Much of the predictive power of perturbative QCD derives from 
factorization theorems~\cite{css1}.  {\it Conventional} factorization expresses 
a physical quantity as the convolution of a partonic term  
with a nonperturbative long-distance matrix element.  It requires that the 
partonic term, calculated perturbatively order-by-order in the the strong 
coupling strength $\alpha_s$, have no infrared singularities, and that the 
long-distance matrix element be universal.  Applied to 
the case of $e^+e^- \rightarrow A X$, conventional factorization states 
\begin{equation}
\sigma_{e^+e^-\rightarrow A + X}(Q) 
     = \hat{\sigma}_{e^+e^-\rightarrow c+X}(x,Q/\mu) 
     \otimes D_{c\rightarrow A}(z,\mu) + O\left( {{1}\over{Q}}\right). 
\label{eo}
\end{equation}
The intermediate state $c$ may be a quark, antiquark, gluon, or photon.  The 
symbol 
$\otimes$ denotes a convolution.  Variable $z = p_A/p_c$.  The fragmentation 
function $D_{c\rightarrow A}(z,\mu)$ represents long-distance, small momentum 
scale physics; its dependence on the fragmentation scale $\mu$ is governed by 
the Altarelli-Parisi evolution equations.  In situations in which the 
factorization theorem applies, the partonic hard-part (``the partonic cross 
section") $\hat{\sigma}_{e^+e^-\rightarrow c+X}(x,Q/\mu)$ is infrared safe, 
i.e., finite when all infrared regulators are removed.  

Conventional factorization holds for {\it inclusive} prompt photon production 
$e^+e^-\rightarrow\gamma X$, demonstrated through next-to-leading 
order~\cite{BGQ1}.  However, since the isolated cross section is not an 
inclusive quantity, factorization need not hold and indeed does 
not~\cite{BGQ2}.  Nevertheless, almost all existing calculations of the cross 
section for isolated photon production assume its validity~\cite{theory}.  
Following the standard calculational procedures of perturbative quantum 
chromodynamics (QCD), we show that the partonic hard-part for the isolated 
photon cross section is not infrared safe.  The infrared sensitivity shows up 
first in the next-to-leading order quark-to-photon fragmentation 
contribution~\cite{BGQ2}.  We use the terminology ``breakdown of 
conventional factorization" to describe this result.  
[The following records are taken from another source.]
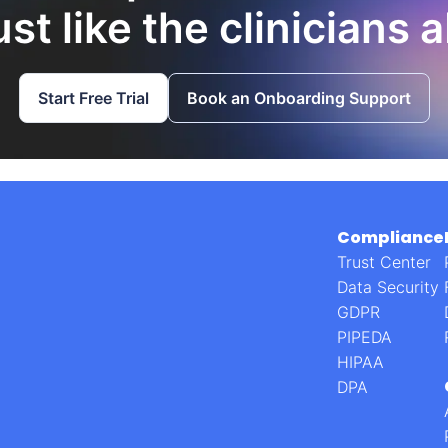
st like the clinicians 
Start Free Trial
Book an Onboarding Support
Compliance
Trust Center
Data Security
GDPR
PIPEDA
HIPAA
DPA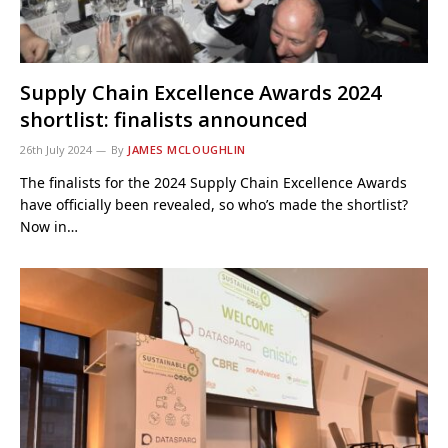
Supply Chain Excellence Awards 2024
shortlist: finalists announced
26th July 2024
By
JAMES MCLOUGHLIN
The finalists for the 2024 Supply Chain Excellence Awards
have officially been revealed, so who’s made the shortlist?
Now in…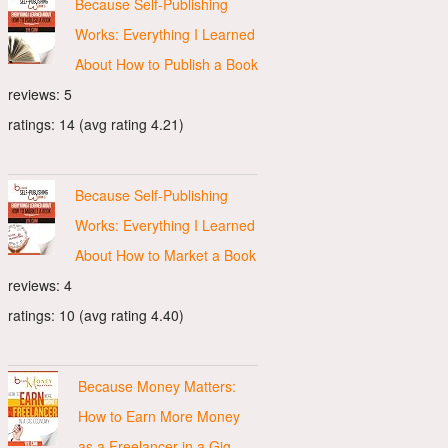
Because Self-Publishing
Works: Everything I Learned
About How to Publish a Book
reviews: 5
ratings: 14 (avg rating 4.21)
Because Self-Publishing
Works: Everything I Learned
About How to Market a Book
reviews: 4
ratings: 10 (avg rating 4.40)
Because Money Matters:
How to Earn More Money
as a Freelancer in a Gig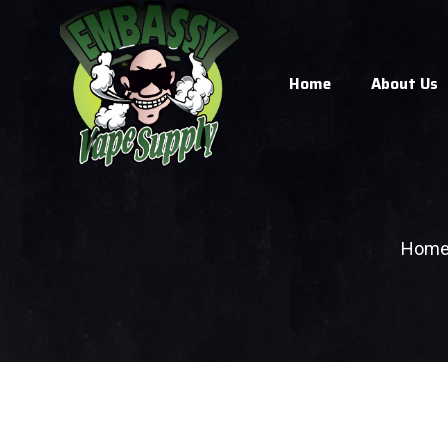
Home
About Us
Hom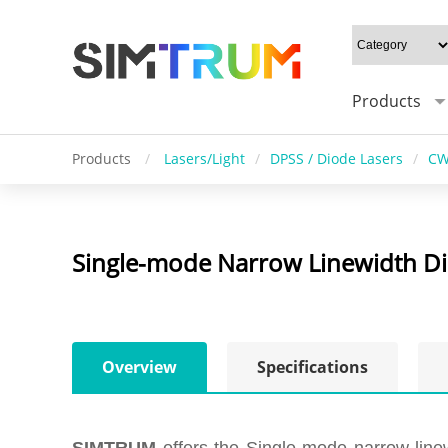
Products
Products
/
Lasers/Light
/
DPSS / Diode Lasers
/
CW
Single-mode Narrow Linewidth Di
Overview
Specifications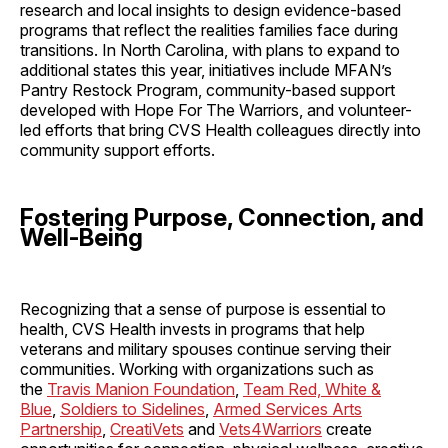
research and local insights to design evidence-based
programs that reflect the realities families face during
transitions. In North Carolina, with plans to expand to
additional states this year, initiatives include MFAN’s
Pantry Restock Program, community-based support
developed with Hope For The Warriors, and volunteer-
led efforts that bring CVS Health colleagues directly into
community support efforts.
Fostering Purpose, Connection, and
Well-Being
Recognizing that a sense of purpose is essential to
health, CVS Health invests in programs that help
veterans and military spouses continue serving their
communities. Working with organizations such as
the
Travis Manion Foundation
,
Team Red, White &
Blue
,
Soldiers to Sidelines
,
Armed Services Arts
Partnership
,
CreatiVets
and
Vets4Warriors
create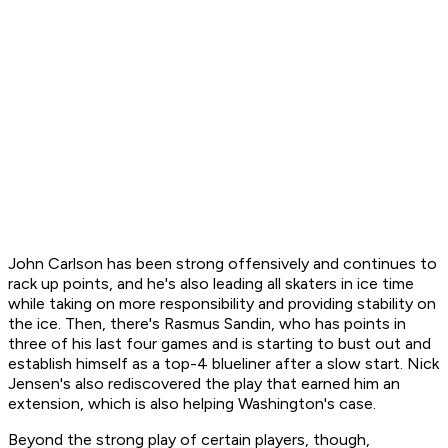
John Carlson has been strong offensively and continues to
rack up points, and he's also leading all skaters in ice time
while taking on more responsibility and providing stability on
the ice. Then, there's Rasmus Sandin, who has points in
three of his last four games and is starting to bust out and
establish himself as a top-4 blueliner after a slow start. Nick
Jensen's also rediscovered the play that earned him an
extension, which is also helping Washington's case.
Beyond the strong play of certain players, though,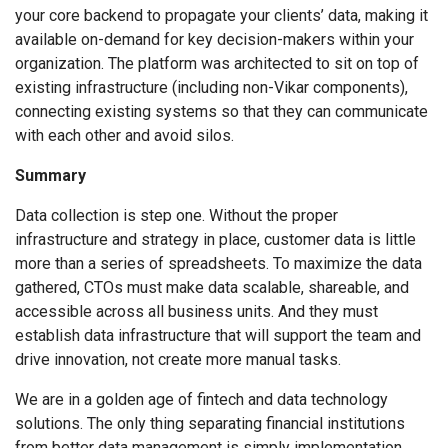
your core backend to propagate your clients’ data, making it
available on-demand for key decision-makers within your
organization. The platform was architected to sit on top of
existing infrastructure (including non-Vikar components),
connecting existing systems so that they can communicate
with each other and avoid silos.
Summary
Data collection is step one. Without the proper
infrastructure and strategy in place, customer data is little
more than a series of spreadsheets. To maximize the data
gathered, CTOs must make data scalable, shareable, and
accessible across all business units. And they must
establish data infrastructure that will support the team and
drive innovation, not create more manual tasks.
We are in a golden age of fintech and data technology
solutions. The only thing separating financial institutions
from better data management is simply implementation.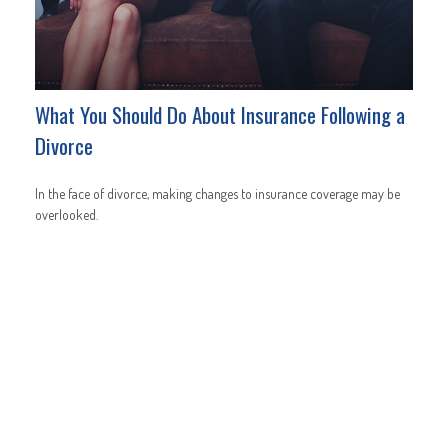
What You Should Do About Insurance Following a
Divorce
In the face of divorce, making changes to insurance coverage may be
overlooked.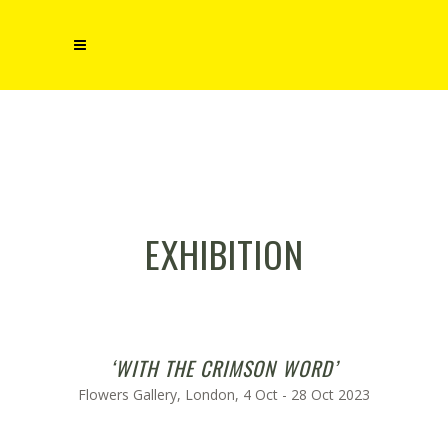
EXHIBITION
‘WITH THE CRIMSON WORD’
Flowers Gallery, London, 4 Oct - 28 Oct 2023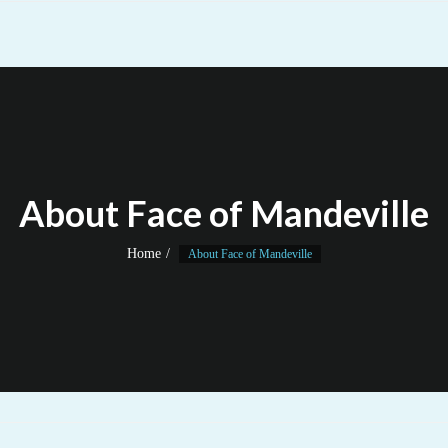
About Face of Mandeville
Home
About Face of Mandeville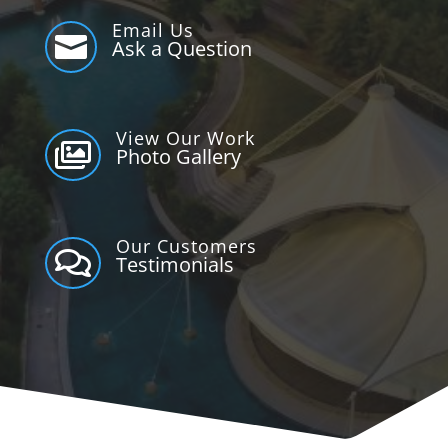
Email Us

Ask a Question
View Our Work

Photo Gallery
Our Customers

Testimonials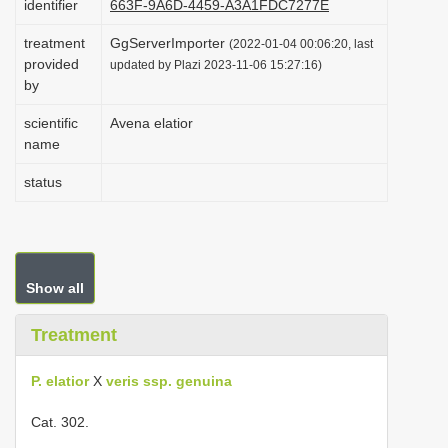
identifier
663F-9A6D-4459-A3A1FDC7277E
i
treatment
GgServerImporter
(2022-01-04 00:06:20, last
o
provided
updated by Plazi 2023-11-06 15:27:16)
n
by
scientific
Avena elatior
name
status
Show all
Treatment
P. elatior
X
veris ssp. genuina
Cat. 302.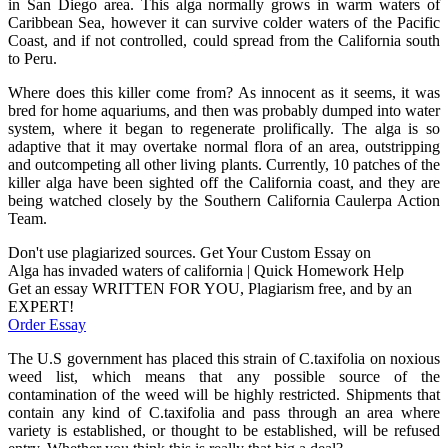
in San Diego area. This alga normally grows in warm waters of
Caribbean Sea, however it can survive colder waters of the Pacific
Coast, and if not controlled, could spread from the California south
to Peru.
Where does this killer come from? As innocent as it seems, it was
bred for home aquariums, and then was probably dumped into water
system, where it began to regenerate prolifically. The alga is so
adaptive that it may overtake normal flora of an area, outstripping
and outcompeting all other living plants. Currently, 10 patches of the
killer alga have been sighted off the California coast, and they are
being watched closely by the Southern California Caulerpa Action
Team.
Don't use plagiarized sources. Get Your Custom Essay on
Alga has invaded waters of california | Quick Homework Help
Get an essay WRITTEN FOR YOU, Plagiarism free, and by an
EXPERT!
Order Essay
The U.S government has placed this strain of C.taxifolia on noxious
weed list, which means that any possible source of the
contamination of the weed will be highly restricted. Shipments that
contain any kind of C.taxifolia and pass through an area where
variety is established, or thought to be established, will be refused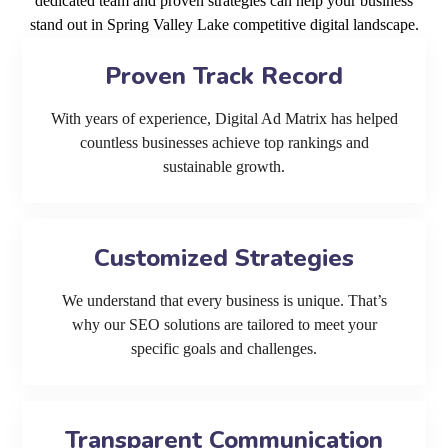
dedicated team and proven strategies can help your business
stand out in Spring Valley Lake competitive digital landscape.
Proven Track Record
With years of experience, Digital Ad Matrix has helped
countless businesses achieve top rankings and
sustainable growth.
Customized Strategies
We understand that every business is unique. That’s
why our SEO solutions are tailored to meet your
specific goals and challenges.
Transparent Communication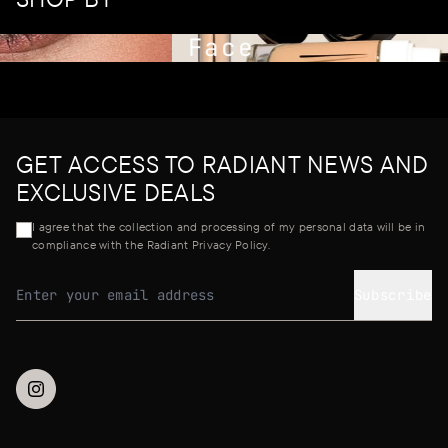
Face
GET ACCESS TO RADIANT NEWS AND
EXCLUSIVE DEALS
I agree that the collection and processing of my personal data will be in
compliance with the Radiant Privacy Policy.
Subscribe
Email address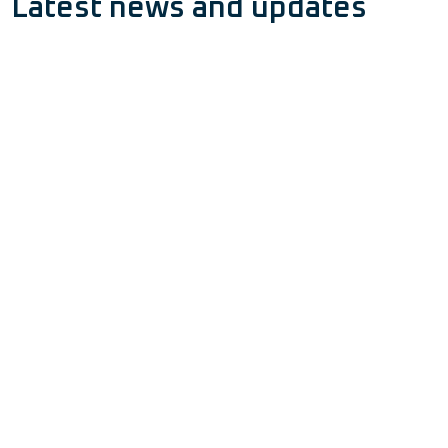
Latest news and updates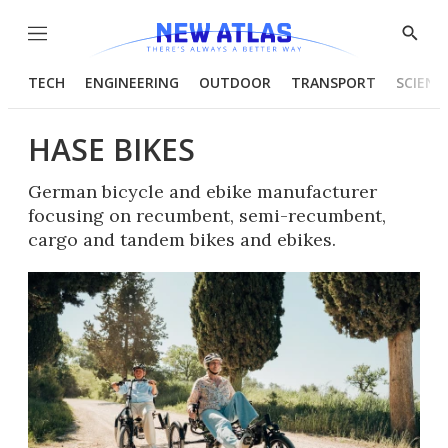
Menu
Show
Searc
TECH
ENGINEERING
OUTDOOR
TRANSPORT
SCIENC
HASE BIKES
German bicycle and ebike manufacturer
focusing on recumbent, semi-recumbent,
cargo and tandem bikes and ebikes.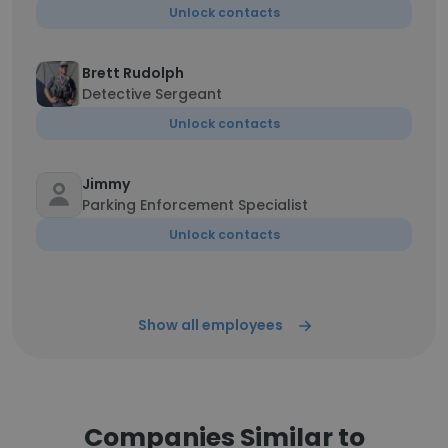
Unlock contacts
Brett Rudolph
Detective Sergeant
Unlock contacts
Jimmy
Parking Enforcement Specialist
Unlock contacts
Show all employees
Companies Similar to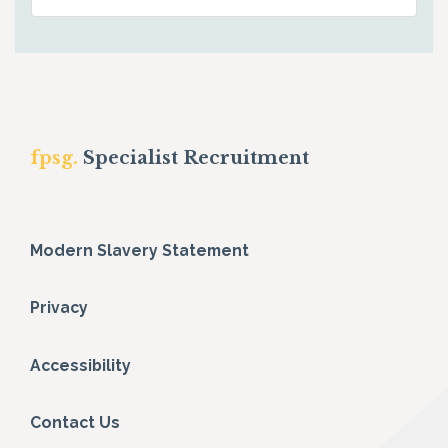
fpsg.
Specialist Recruitment
Modern Slavery Statement
Privacy
Accessibility
Contact Us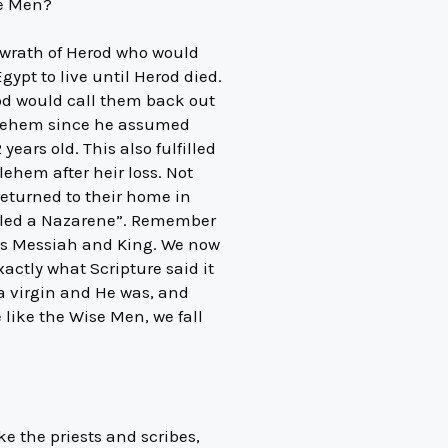
se Men?
e wrath of Herod who would
ypt to live until Herod died.
God would call them back out
thlehem since he assumed
years old. This also fulfilled
ehem after heir loss. Not
 returned to their home in
alled a Nazarene”. Remember
 as Messiah and King. We now
ctly what Scripture said it
a virgin and He was, and
e like the Wise Men, we fall
ke the priests and scribes,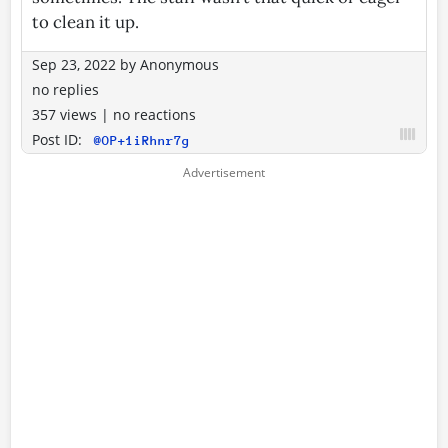
to clean it up.
Sep 23, 2022
by
Anonymous
no replies
357 views
|
no reactions
Post ID:
@OP+1iRhnr7g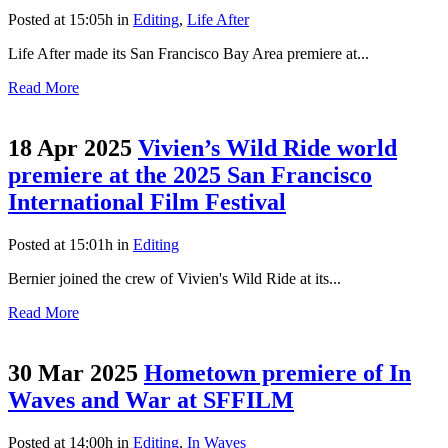
Posted at 15:05h
in
Editing
,
Life After
Life After made its San Francisco Bay Area premiere at...
Read More
18 Apr 2025
Vivien’s Wild Ride world
premiere at the 2025 San Francisco
International Film Festival
Posted at 15:01h
in
Editing
Bernier joined the crew of Vivien's Wild Ride at its...
Read More
30 Mar 2025
Hometown premiere of In
Waves and War at SFFILM
Posted at 14:00h
in
Editing
,
In Waves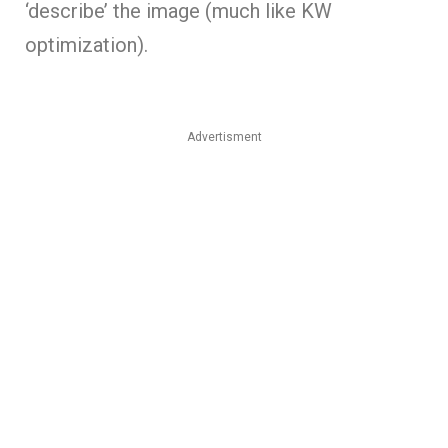
‘describe’ the image (much like KW
optimization).
Advertisment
\section{Photons in $e^+e^-$ Annihilation, $e^+e^-\rightarrow\gamma + X$}
Electron-positron reactions offer a relatively clean environment for the study 
of prompt photon production in hadronic final states~\cite{exptal1}.  Since 
there are no complications from initial state hadrons, 
$e^+e^-\rightarrow\gamma + X$ is a good process in which to examine QCD 
predictions in the final state, and the data may be a good source of 
information on quark-to-photon and gluon-to-photon fragmentation 
functions~\cite{early,bgq3,exptal2}.  In turn, these fragmentation functions 
are needed for predictions of photon yields in hadronic collisions.  
Hard photons in $e^+e^-$ processes arise as QED bremsstrahlung from the 
initial beams, radiation that is directed along angles near 
$\theta_{\gamma} = 0\ {\rm and}\ \pi$, and as final state radiation from 
{\it direct} and {\it fragmentation} processes.  The topic of interest in 
this paper is the final state radiation.  It populates all angles, with an 
angular distribution having both transverse, 
$1 + {\rm cos}^2 \theta_{\gamma}$, and longitudinal components~\cite{BGQ1}.  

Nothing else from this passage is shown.